I was at the Cleveland Heights Public library trying to get some CDs issued and I saw Joseph Conrad's The Heart Of Darkness in the MP3 audio books section, lying on the side-desk. I wish they had better stuff than the usual Clancy and other soppy romance novelists. It was too good to ignore, so I picked it up (clicked the URL) and looked at the back cover and the details(browsed). Hmm.. about 4 hours long. Not bad for my drive to Ann Arbor this weekend. I always wanted to read this book. Had glimpsed part of the movie version on TNT, years ago.

Listening to John Grisham is perhaps not as demanding as Conrad, if you are trying to stay alive on the road at the same time too. Conrad requires your complete attention. I missed a few sentences at times, when the guy in front decided to change lanes abruptly or the mass of construction slowed traffic to a crawl and I had to watch the front bumper. A few days later, I was back the library looking for the Book of the Month on the lit blog, - Eco's The Name of the Rose. I proceeded to the Fiction section. I read,
'Section A - K'
'Adams ... B-Berg ... E- Elliot, no ... back ... Camus Conrad ...CONRAD!!'. A few flips and I found The Heart of Darkness and other stories. Good! Now I could read the last few pages of the book. I was at the part when Marlowe finally meets Kurtz. Of course, I did pick up the Eco which was still on the shelf. From the audio book I had jumped to the text version.

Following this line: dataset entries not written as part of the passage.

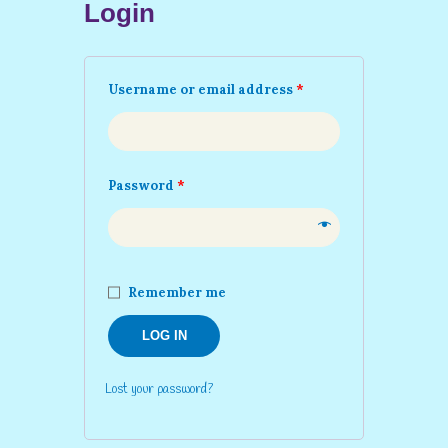
Login
Username or email address
*
Password
*
Remember me
LOG IN
Lost your password?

It's a short book, a few hundred pages and I was back at the library to return it. I move over to the DVD section, sifting through the trash on the shelves. I look around and I see the title - Apocalypse Now. Hmm.. interesting find and that too the day I return the Conrad. Coppola's movie is a masterpiece. The story does not deviate much from the original Conrad version if you are willing to subsitute colonization for the colonization of our times- Wars of liberation and specifically, US-lead wars of liberation. While seeing this 1979 movie, I thought this could well be about Iraq. Echoing Pete Seeger, When will they ever learn?. It's not hard to imagine a Lt. Col Bill Kilgore(Duvall) and the sound of the 'Ride of the Valkyries' in Abu Ghraib or the boat scene where the 17-year old American gunner shoots down an entire Vietnamese farmer's boat and its occupants, when all it concealed was a poor puppy. A more compelling argument than Fahrenheit 9/11.

I was back to return the DVD and just for a lark I moved to Opera section to see if I could actually find the 'Ride of the Valkyries'. For all the Mozart in their collection, I have not found Don Giovanni each time I have looked. It always seems to be out or unavailable. I flipped a few CDs and I found 'Die Walküre' by Richard Wagner staring at me. This really felt like surfing. Instaneous gratification. In one week I was able to follow all the threads that I would have wished to follow from the original book. Wow!

PS: It was not easy to find the exact section in the Opera where 'The Ride of the Valkyries' occurs. Found it after 5 searches too many. BTW it is at the start of Scene III. Time that the wikipedia entry is updated. I think that this piece is only famous for movie buffs and not for opera afficionados.